Stored data

+---+

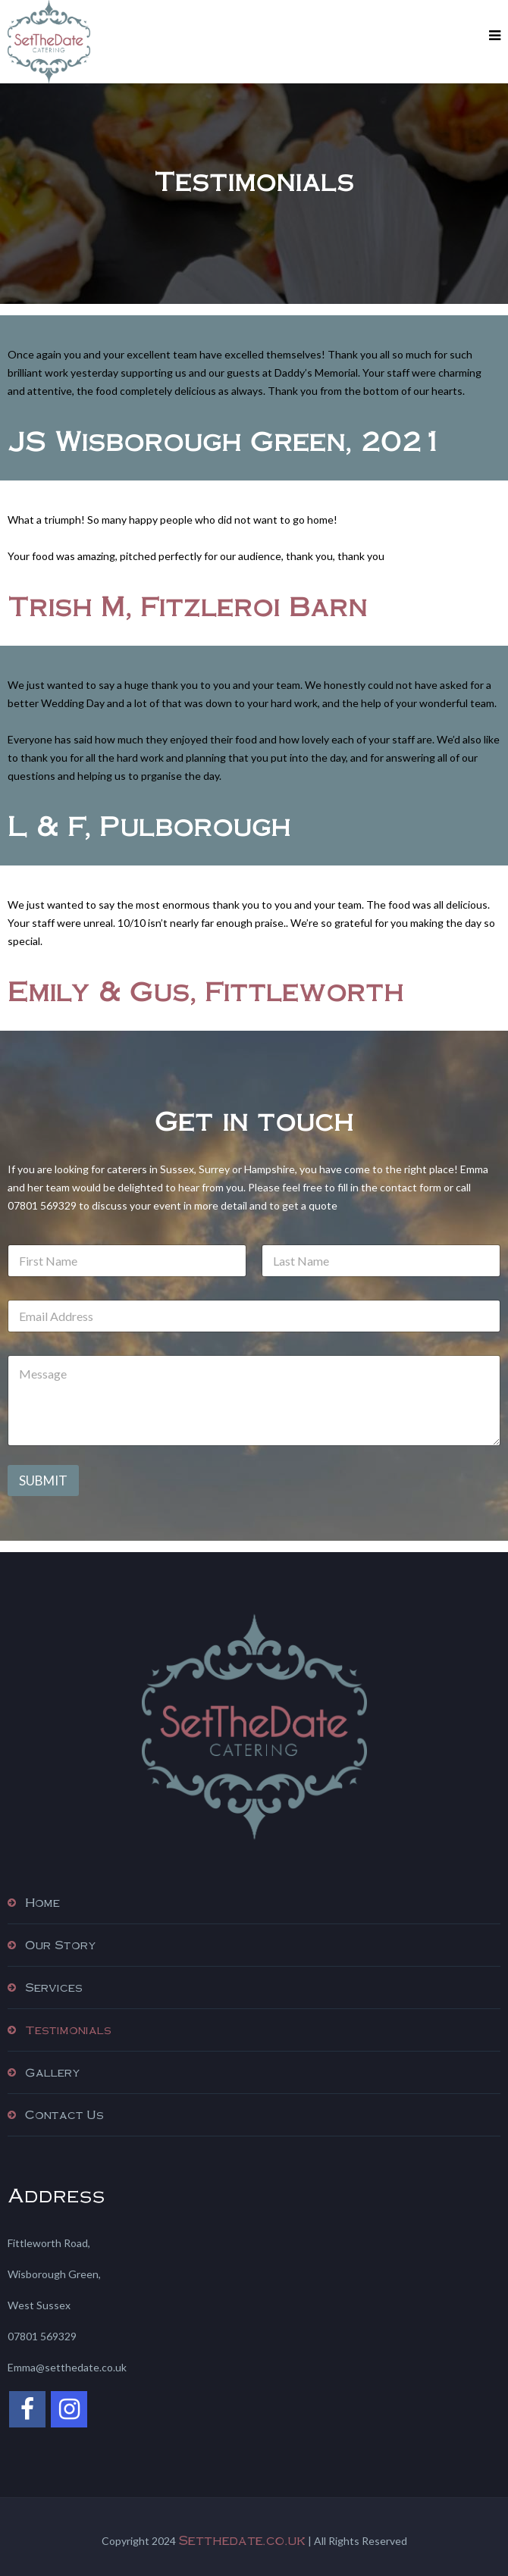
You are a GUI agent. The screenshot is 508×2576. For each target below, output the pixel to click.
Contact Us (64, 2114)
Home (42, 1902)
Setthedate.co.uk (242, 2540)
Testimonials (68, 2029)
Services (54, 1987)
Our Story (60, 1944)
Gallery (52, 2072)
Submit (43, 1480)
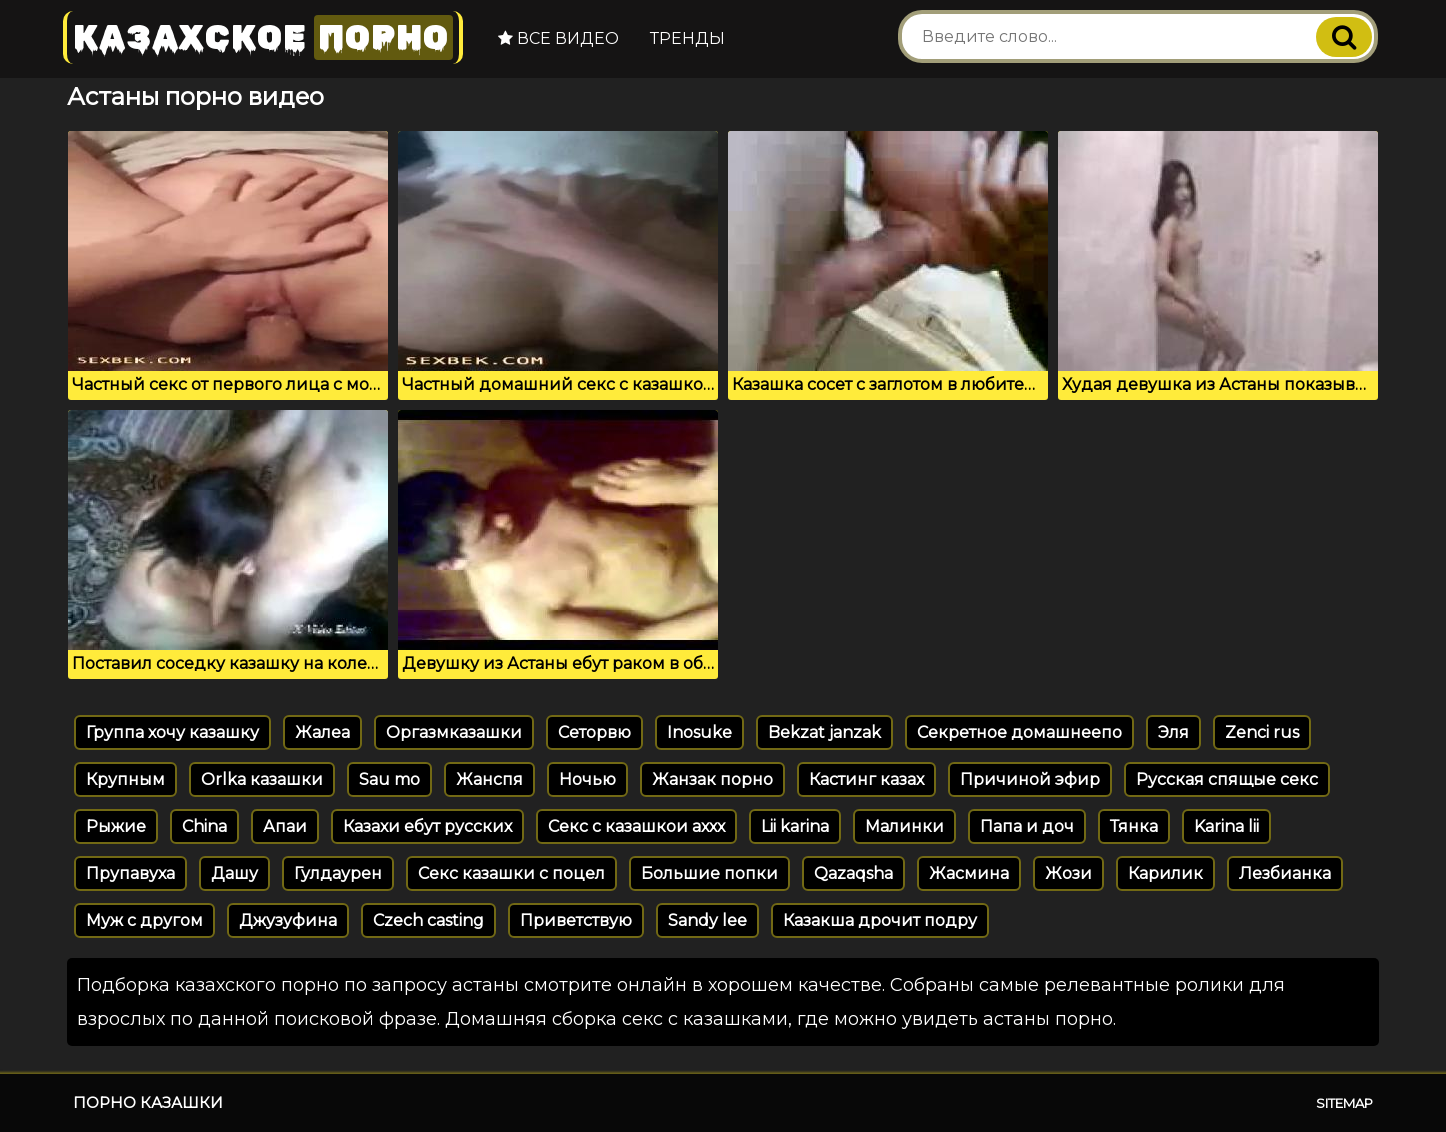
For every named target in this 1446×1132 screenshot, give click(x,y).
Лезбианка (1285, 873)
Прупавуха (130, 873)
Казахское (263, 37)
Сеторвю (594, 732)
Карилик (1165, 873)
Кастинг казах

+---+

Exercise aim =
Filter the entries above down to the lines containing the word "screenshot".

Result of this exercise =
You are a GUI agent. The screenshot is 508×2576. For each target below, output the pixel to click.
For every named target in this 1446×1132 screenshot, give click(x,y).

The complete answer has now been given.